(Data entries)

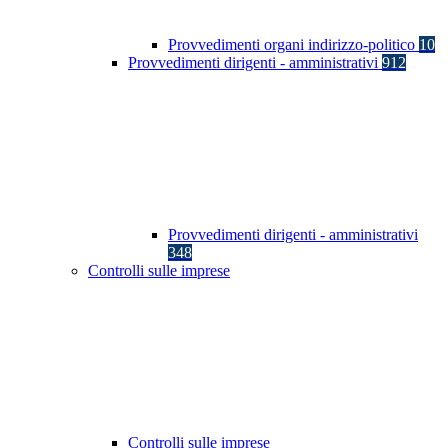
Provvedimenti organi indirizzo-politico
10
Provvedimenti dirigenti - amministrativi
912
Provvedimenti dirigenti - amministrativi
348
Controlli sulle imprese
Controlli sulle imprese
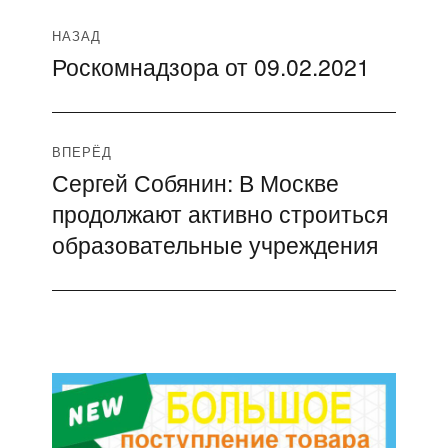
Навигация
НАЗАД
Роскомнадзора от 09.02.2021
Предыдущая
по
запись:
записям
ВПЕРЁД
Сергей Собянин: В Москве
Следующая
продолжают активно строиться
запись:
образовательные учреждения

▶ **AIM OF THE EXERCISE**
Copy, character for character, the lines from the line that holds "Сергей Собянин: В Москве" through the final line of the records above.

▶ **ANSWER TO THIS EXERCISE**
Сергей Собянин: В Москве
Следующая
продолжают активно строиться
запись:
образовательные учреждения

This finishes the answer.